Omtatah back in court to challenge Housing Levy

The recently passed Affordable Housing Bill has hit a new legal hurdle after a group led by Busia Senator Okia Omtatah took it back to court seeking an order to quash it in its entirety, saying it was unconstitutional and illegal.

The senators and seven other human rights activists told High Court Judge Justice Enock Chacha Mwita that the controversial law seeks to retroactively implement housing that has been declared unconstitutional.

In particular, they have challenged a section of the new law that seeks to appoint the Commissioner General of the KRA as the collector of the affordable housing levy, as well as sections 4 and 5 of the law that impose the levy.

The petitioners argue that the Commissioner General of the Kenya Revenue Authority cannot be the collector of the Affordable Housing Levy because his responsibilities are strictly limited to the affairs of the Authority.

“The Commissioner General is not the KRA. It is the Authority, not its Commissioner General, that is mandated by Section 5 of the KRA Act to collect and account for revenue in accordance with specified laws,” the senators said in their submission to the court.

President William Ruto signed the Affordable Housing Bill 2023 into law on March 19, 2024, paving the way for the reintroduction of the controversial housing levy deductions.

The new legislation includes workers in the informal sector in order to comply with the Supreme Court ruling that declared it unconstitutional last year.

Under the new law, Kenyans will now have 1.5 per cent of their gross monthly salary deducted.

However, the petitioners have asked the court to set aside the imposition of the Affordable Housing Levy at the rate of 1.5% as provided for in the Affordable Housing Act, 2024.

They are also seeking an order suspending Section 2(1) of the Affordable Housing Act, 2024, insofar as it appoints the Commissioner-General of the KRA as the collector of the Affordable Housing Levy, and Sections 4 and 5 of the Act, which impose the levy.

Omtatah and the 25 others are also seeking an order restraining the National Assembly and 11 other respondents from further implementing Section 60 of the Affordable Housing Act, 2024, to the extent that it seeks to retroactively address issues previously declared unconstitutional by the High Court.

The petitioners also want the matter referred to Chief Justice Martha Kooke on the grounds that the matter raises substantial questions of law that should be heard by an uneven number of judges.

They have also asked the court to restrain the National Land Commission, the Ministry of Housing and Urban Development and any other state organ or agency from approving or using public land for the construction of houses to be privatised under the Affordable Housing Act 2024.

According to the evidence submitted to the court, the petitioners contend that no money can be lawfully raised from the public until the Affordable Housing Fund is fully operational.

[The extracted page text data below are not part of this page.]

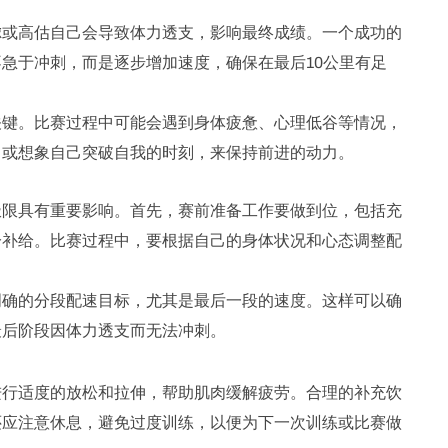
虑或高估自己会导致体力透支，影响最终成绩。一个成功的
急于冲刺，而是逐步增加速度，确保在最后10公里有足
关键。比赛过程中可能会遇到身体疲惫、心理低谷等情况，
，或想象自己突破自我的时刻，来保持前进的动力。
极限具有重要影响。首先，赛前准备工作要做到位，包括充
分补给。比赛过程中，要根据自己的身体状况和心态调整配
明确的分段配速目标，尤其是最后一段的速度。这样可以确
最后阶段因体力透支而无法冲刺。
进行适度的放松和拉伸，帮助肌肉缓解疲劳。合理的补充饮
还应注意休息，避免过度训练，以便为下一次训练或比赛做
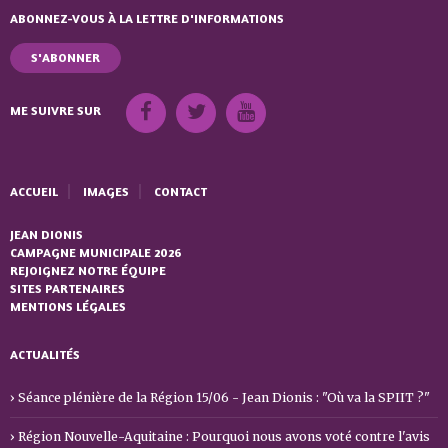
ABONNEZ-VOUS À LA LETTRE D'INFORMATIONS
S'ABONNER
ME SUIVRE SUR
ACCUEIL
IMAGES
CONTACT
JEAN DIONIS
CAMPAGNE MUNICIPALE 2026
REJOIGNEZ NOTRE ÉQUIPE
SITES PARTENAIRES
MENTIONS LÉGALES
ACTUALITÉS
Séance plénière de la Région 15/06 - Jean Dionis : "Où va la SPIIT ?"
Région Nouvelle-Aquitaine : Pourquoi nous avons voté contre l'avis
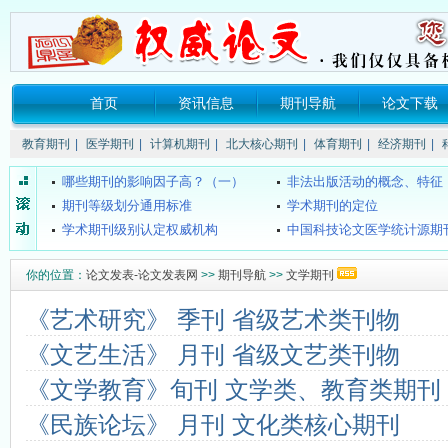
关于所谓的“中国消费网（xao...
《SCI》、《EI》、《ISTP》
首页
资讯信息
期刊导航
论文下载
要投稿的话要注明哪些信息？
核心期刊的发表流程是什么
普通期刊的发表流程是什么？
哪些期刊的影响因子高？（
教育期刊
|
医学期刊
|
计算机期刊
|
北大核心期刊
|
体育期刊
|
经济期刊
|
哪些期刊的影响因子高？（一）
非法出版活动的概念、特征
期刊等级划分通用标准
学术期刊的定位
学术期刊级别认定权威机构
中国科技论文医学统计源期刊（
什么叫双核心期刊
国家级医学期刊目录
4种组织工程期刊新进入SCI
SCI和SCI-E的区别？
你的位置：
论文发表-论文发表网
>>
期刊导航
>>
文学期刊
什么是CSCD期刊？
《中文核心期刊要目总览》200
都市学生教育故事：我想成为坐...
海南教师评职称不再要求发
《艺术研究》 季刊 省级艺术类刊物
关于所谓的“中国消费网（xao...
《SCI》、《EI》、《ISTP》
《文艺生活》 月刊 省级文艺类刊物
要投稿的话要注明哪些信息？
核心期刊的发表流程是什么
普通期刊的发表流程是什么？
哪些期刊的影响因子高？（
《文学教育》旬刊 文学类、教育类期刊
哪些期刊的影响因子高？（一）
非法出版活动的概念、特征
《民族论坛》 月刊 文化类核心期刊
期刊等级划分通用标准
学术期刊的定位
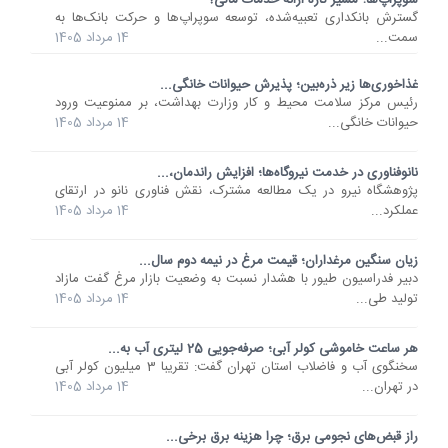
گسترش بانکداری تعبیه‌شده، توسعه سوپراپ‌ها و حرکت بانک‌ها به
سمت...
14 مرداد 1405
غذاخوری‌ها زیر ذره‌بین؛ پذیرش حیوانات خانگی...
رئیس مرکز سلامت محیط و کار وزارت بهداشت، بر ممنوعیت ورود
حیوانات خانگی...
14 مرداد 1405
نانوفناوری در خدمت نیروگاه‌ها؛ افزایش راندمان،...
پژوهشگاه نیرو در یک مطالعه مشترک، نقش فناوری نانو در ارتقای
عملکرد...
14 مرداد 1405
زیان سنگین مرغداران؛ قیمت مرغ در نیمه دوم سال...
دبیر فدراسیون طیور با هشدار نسبت به وضعیت بازار مرغ گفت مازاد
تولید طی...
14 مرداد 1405
هر ساعت خاموشی کولر آبی؛ صرفه‌جویی 25 لیتری آب به...
سخنگوی آب و فاضلاب استان تهران گفت: تقریبا 3 میلیون کولر آبی
در تهران...
14 مرداد 1405
راز قبض‌های نجومی برق؛ چرا هزینه برق برخی...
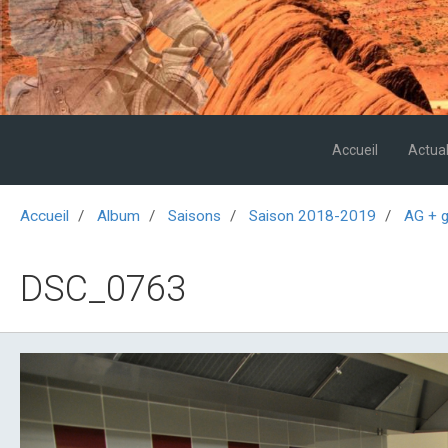
Accueil
Actual
Accueil
Album
Saisons
Saison 2018-2019
AG + g
DSC_0763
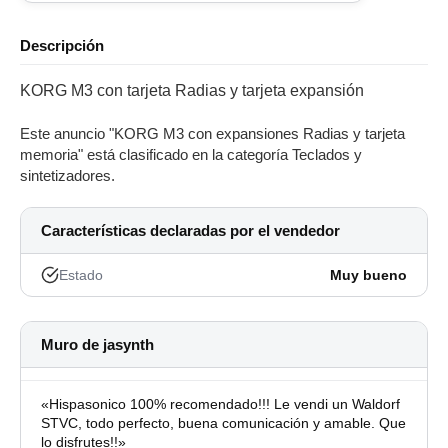
Descripción
KORG M3 con tarjeta Radias y tarjeta expansión
Este anuncio "KORG M3 con expansiones Radias y tarjeta
memoria" está clasificado en la categoría Teclados y
sintetizadores.
Características declaradas por el vendedor
Estado
Muy bueno
Muro de jasynth
«Hispasonico 100% recomendado!!! Le vendi un Waldorf
STVC, todo perfecto, buena comunicación y amable. Que
lo disfrutes!!»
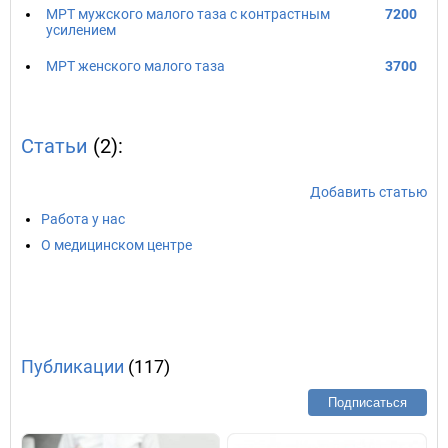
МРТ мужского малого таза с контрастным
7200
усилением
МРТ женского малого таза
3700
Статьи
(2):
Добавить статью
Работа у нас
О медицинском центре
Публикации
(117)
Подписаться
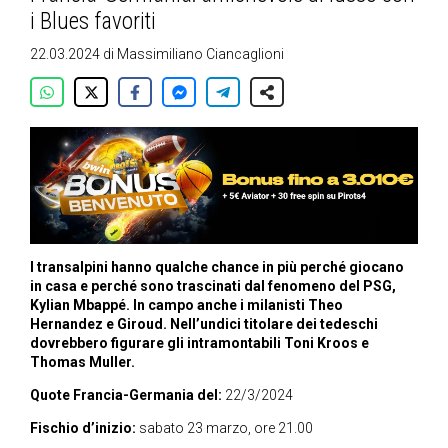
i Blues favoriti
22.03.2024
di
Massimiliano Ciancaglioni
I transalpini hanno qualche chance in più perché giocano
in casa e perché sono trascinati dal fenomeno del PSG,
Kylian Mbappé. In campo anche i milanisti Theo
Hernandez e Giroud. Nell’undici titolare dei tedeschi
dovrebbero figurare gli intramontabili Toni Kroos e
Thomas Muller.
Quote Francia-Germania del:
22/3/2024
Fischio d’inizio:
sabato 23 marzo, ore 21.00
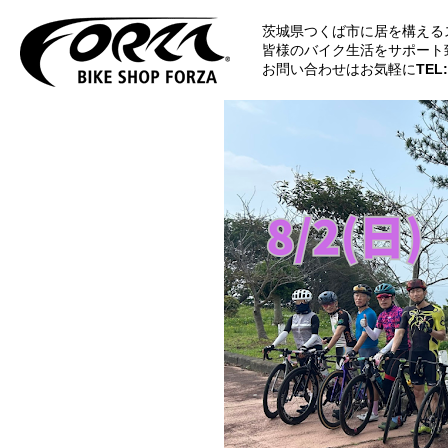
茨城県つくば市に居を構える
皆様のバイク生活をサポート
お問い合わせはお気軽に
TEL:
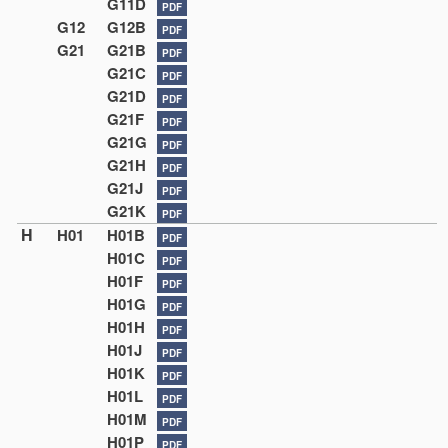
G11D
PDF
G12
G12B
PDF
G21
G21B
PDF
G21C
PDF
G21D
PDF
G21F
PDF
G21G
PDF
G21H
PDF
G21J
PDF
G21K
PDF
H
H01
H01B
PDF
H01C
PDF
H01F
PDF
H01G
PDF
H01H
PDF
H01J
PDF
H01K
PDF
H01L
PDF
H01M
PDF
H01P
PDF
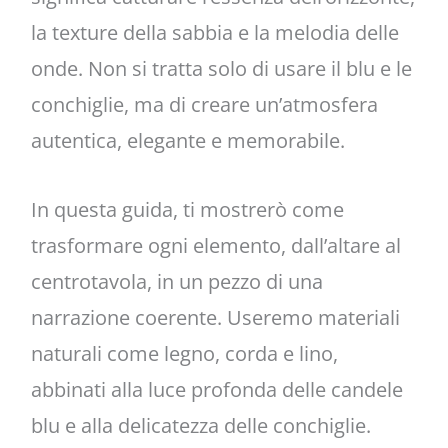
la texture della sabbia e la melodia delle
onde. Non si tratta solo di usare il blu e le
conchiglie, ma di creare un’atmosfera
autentica, elegante e memorabile.
In questa guida, ti mostrerò come
trasformare ogni elemento, dall’altare al
centrotavola, in un pezzo di una
narrazione coerente. Useremo materiali
naturali come legno, corda e lino,
abbinati alla luce profonda delle candele
blu e alla delicatezza delle conchiglie.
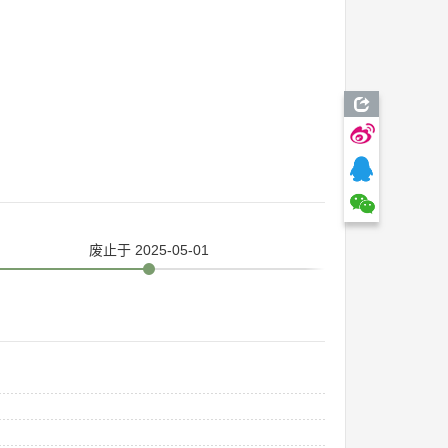
废止
于 2025-05-01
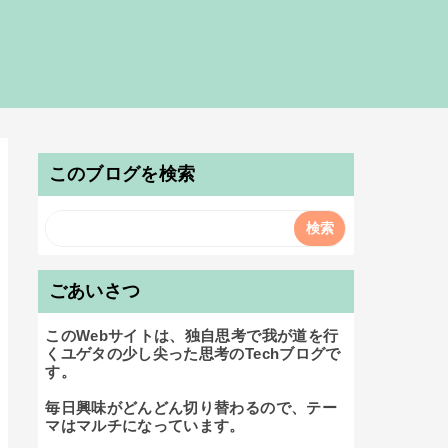
このブログを検索
ごあいさつ
このWebサイトは、独自思考で我が道を行
くユゲタの少し尖った思考のTechブログで
す。

毎日興味がどんどん切り替わるので、テー
マはマルチになっています。
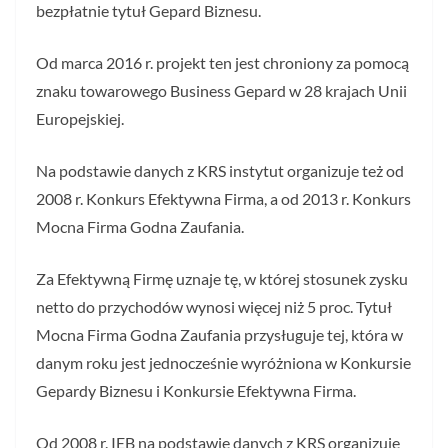
bezpłatnie tytuł Gepard Biznesu.
Od marca 2016 r. projekt ten jest chroniony za pomocą
znaku towarowego Business Gepard w 28 krajach Unii
Europejskiej.
Na podstawie danych z KRS instytut organizuje też od
2008 r. Konkurs Efektywna Firma, a od 2013 r. Konkurs
Mocna Firma Godna Zaufania.
Za Efektywną Firmę uznaje tę, w której stosunek zysku
netto do przychodów wynosi więcej niż 5 proc. Tytuł
Mocna Firma Godna Zaufania przysługuje tej, która w
danym roku jest jednocześnie wyróżniona w Konkursie
Gepardy Biznesu i Konkursie Efektywna Firma.
Od 2008 r. IEB na podstawie danych z KRS organizuje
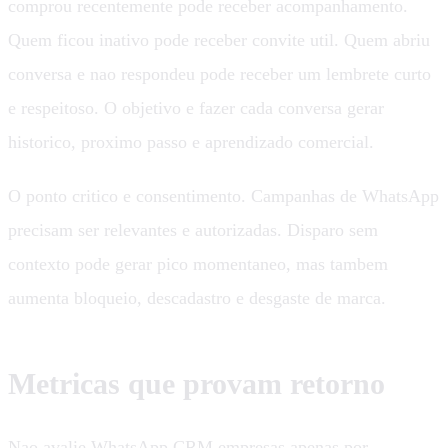
comprou recentemente pode receber acompanhamento.
Quem ficou inativo pode receber convite util. Quem abriu
conversa e nao respondeu pode receber um lembrete curto
e respeitoso. O objetivo e fazer cada conversa gerar
historico, proximo passo e aprendizado comercial.
O ponto critico e consentimento. Campanhas de WhatsApp
precisam ser relevantes e autorizadas. Disparo sem
contexto pode gerar pico momentaneo, mas tambem
aumenta bloqueio, descadastro e desgaste de marca.
Metricas que provam retorno
Nao avalie WhatsApp CRM empresas apenas por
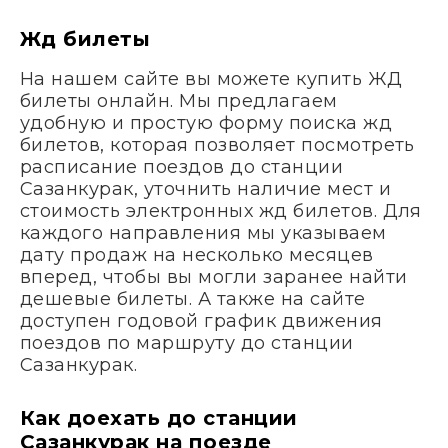
Жд билеты
На нашем сайте вы можете купить ЖД
билеты онлайн. Мы предлагаем
удобную и простую форму поиска жд
билетов, которая позволяет посмотреть
расписание поездов до станции
Сазанкурак, уточнить наличие мест и
стоимость электронных жд билетов. Для
каждого направления мы указываем
дату продаж на несколько месяцев
вперед, чтобы вы могли заранее найти
дешевые билеты. А также на сайте
доступен годовой график движения
поездов по маршруту до станции
Сазанкурак.
Как доехать до станции
Сазанкурак на поезде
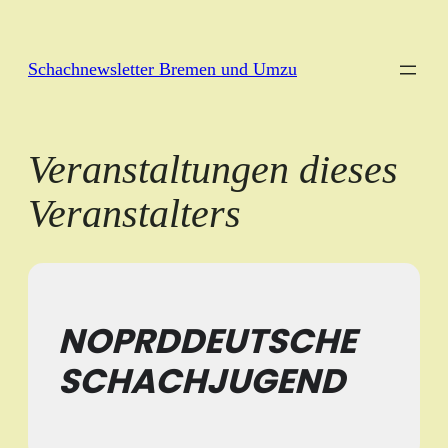
Schachnewsletter Bremen und Umzu
Veranstaltungen dieses
Veranstalters
NOPRDDEUTSCHE
SCHACHJUGEND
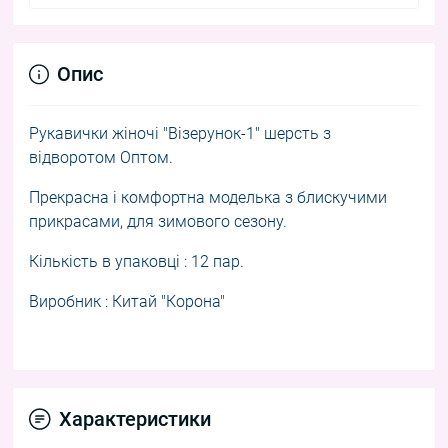
Опис
Рукавички жіночі "Візерунок-1" шерсть з
відворотом Оптом.
Прекрасна і комфортна м
оделька з блискучими
прикрасами, для зимового сезону.
Кількість в упаковці : 12 пар.
Виробник : Китай "Корона"
Характеристики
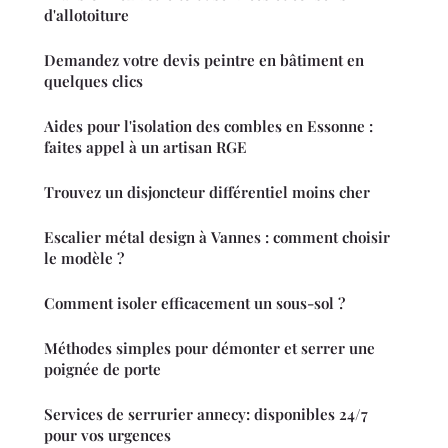
d'allotoiture
Demandez votre devis peintre en bâtiment en
quelques clics
Aides pour l'isolation des combles en Essonne :
faites appel à un artisan RGE
Trouvez un disjoncteur différentiel moins cher
Escalier métal design à Vannes : comment choisir
le modèle ?
Comment isoler efficacement un sous-sol ?
Méthodes simples pour démonter et serrer une
poignée de porte
Services de serrurier annecy: disponibles 24/7
pour vos urgences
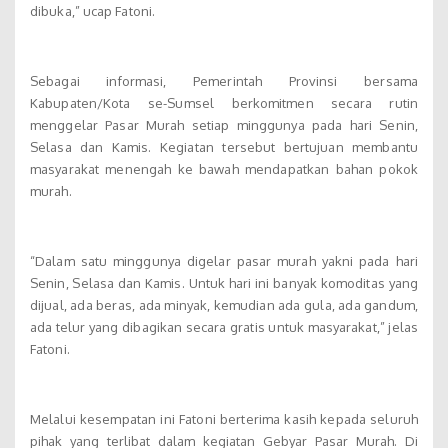
dibuka,” ucap Fatoni.
Sebagai informasi, Pemerintah Provinsi bersama
Kabupaten/Kota se-Sumsel berkomitmen secara rutin
menggelar Pasar Murah setiap minggunya pada hari Senin,
Selasa dan Kamis. Kegiatan tersebut bertujuan membantu
masyarakat menengah ke bawah mendapatkan bahan pokok
murah.
“Dalam satu minggunya digelar pasar murah yakni pada hari
Senin, Selasa dan Kamis. Untuk hari ini banyak komoditas yang
dijual, ada beras, ada minyak, kemudian ada gula, ada gandum,
ada telur yang dibagikan secara gratis untuk masyarakat,” jelas
Fatoni.
Melalui kesempatan ini Fatoni berterima kasih kepada seluruh
pihak yang terlibat dalam kegiatan Gebyar Pasar Murah. Di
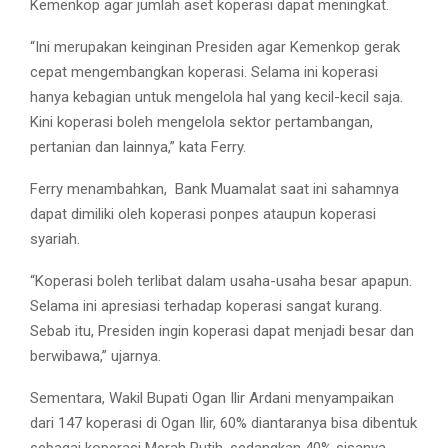
Kemenkop agar jumlah aset koperasi dapat meningkat.
“Ini merupakan keinginan Presiden agar Kemenkop gerak
cepat mengembangkan koperasi. Selama ini koperasi
hanya kebagian untuk mengelola hal yang kecil-kecil saja.
Kini koperasi boleh mengelola sektor pertambangan,
pertanian dan lainnya,” kata Ferry.
Ferry menambahkan,
Bank Muamalat saat ini sahamnya
dapat dimiliki oleh koperasi ponpes ataupun koperasi
syariah.
“Koperasi boleh terlibat dalam usaha-usaha besar apapun.
Selama ini apresiasi terhadap koperasi sangat kurang.
Sebab itu, Presiden ingin koperasi dapat menjadi besar dan
berwibawa,” ujarnya.
Sementara, Wakil Bupati Ogan Ilir Ardani menyampaikan
dari 147 koperasi di Ogan Ilir, 60% diantaranya bisa dibentuk
sebagai koperasi Merah Putih, sedangkan 40% sisanya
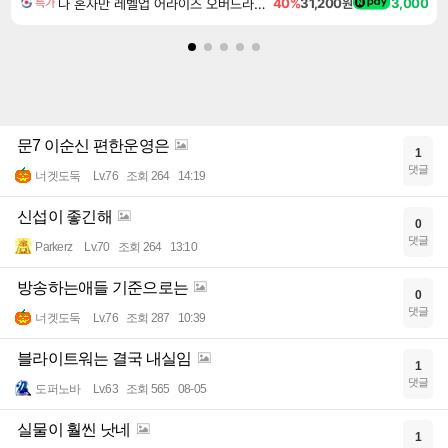
나 혼자만 레벨업 어라이즈 오버드라이브 디럭스 에디션 Solo Leveling Arise Overdrive Deluxe Edition
40%
31,200원
3,000
특가
문7 이순신 편한운영은
1
댓글
너겟도둑
Lv.76
조회 264
14:19
신섭이 좋긴해
0
댓글
Parkerz
Lv.70
조회 264
13:10
방송하는애들 기준으로는
0
댓글
너겟도둑
Lv.76
조회 287
10:39
블라이트워는 결국 내실임
1
댓글
도퍼노바
Lv.63
조회 565
08-05
실물이 훨씬 낫네
1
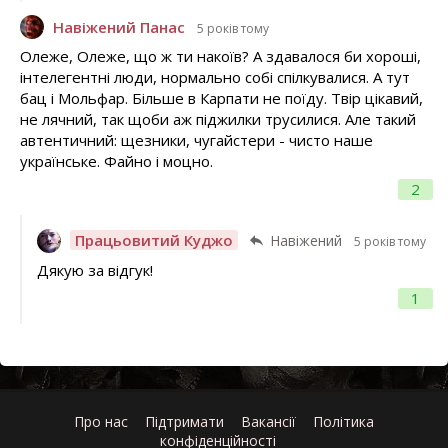
Навіжений Панас
5 років тому
Олеже, Олеже, що ж ти накоїв? А здавалося би хороші,
інтелегентні люди, нормально собі спілкувалися. А тут
бац і Мольфар. Більше в Карпати не поїду. Твір цікавий,
не лячний, так щоби аж піджилки трусилися. Але такий
автентичний: щезники, чугайстери - чисто наше
українське. Файно і моцно.
2
Працьовитий Куджо
Навіжений
5 років тому
Дякую за відгук!
1
Про нас
Підтримати
Вакансії
Політика
конфіденційності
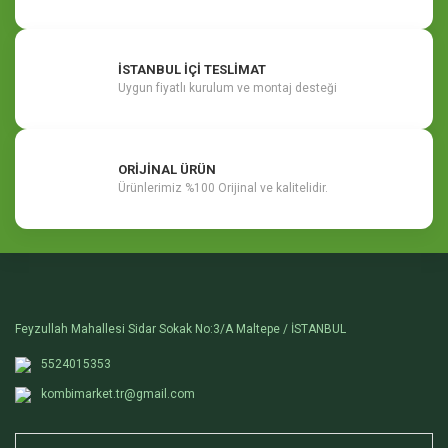
İSTANBUL İÇİ TESLİMAT
Uygun fiyatlı kurulum ve montaj desteği
ORİJİNAL ÜRÜN
Ürünlerimiz %100 Orijinal ve kalitelidir.
Feyzullah Mahallesi Sidar Sokak No:3/A Maltepe / İSTANBUL
5524015353
kombimarket.tr@gmail.com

Since the board of the fund has to be operational before the board can “approve the estimates of revenue and expenditure of the fund for each financial year, there was no basis to start collecting funds when the Affordable Housing Act, 2024 was signed into law”, the senators and rights activists said.

In his affidavit in support of the case, which has been certified as urgent, Senator Omtatah contends that any collection of funds must await the operationalisation of the board.

“Furthermore, such monies collected outside the law by the Commissioner General will be exposed to theft as they cannot be secured by being lawfully kept in any of the existing funds, including the Consolidated Fund,” Omtatah says.

Those being sued in the matter are the National Assembly, Senate, Attorney General, Ministry of Lands, National Housing Corporation, Kenya Slum Upgrading, Low Cost Housing and Infrastructure Fund, Commissioner General, Kenya Revenue Authority. The Revenue Allocation Commission, the Controller of Budget, the Attorney General, the National Land Commission and the Council of Governors.

Justice Mwita directed that the writs be served on the respondents immediately as he will give further directions on 10 April 2024.

In his ruling, Justice Mwita ordered: “The pleadings be served forthwith. Directions on 10 April 2024.”

The petitioners contend that no funds can be raised under the Act unless and until Part III of the Act on the establishment and management of the Affordable Housing Fund is operationalised, otherwise the national values and principles of governance in Article 10, including good governance, integrity, transparency, accountability and sustainable development, cannot be upheld.

The petitioners also state that the right to fair administrative action that is expeditious, efficient, lawful, reasonable and procedurally fair in Article 47(1) and the principles of public finance in Article 201, including openness and accountability, and the requirement that public funds be used in a prudent and responsible manner have been violated.

and responsible manner.

They also state that the values and principles of public service in Article 232, including the efficient, effective and economical use of resources, transparency and accountability for administrative acts, will be negated if the contested law is implemented.

They also ask whether the failure of the Senate to conduct and/or facilitate adequate public participation on the Affordable Housing Bill, 2023, prior to its enactment, invalidated the entire process of enacting the Bill into law and, therefore, the resulting Affordable Housing Act, 2024, is unconstitutional, null and void ab initio?

The petitioners state that they and the High Court have a right to protect the rights and fundamental freedoms of Kenyans and the national values and principles of governance which have been, are being and are in danger of being further violated if this controversial law is allowed to come into force.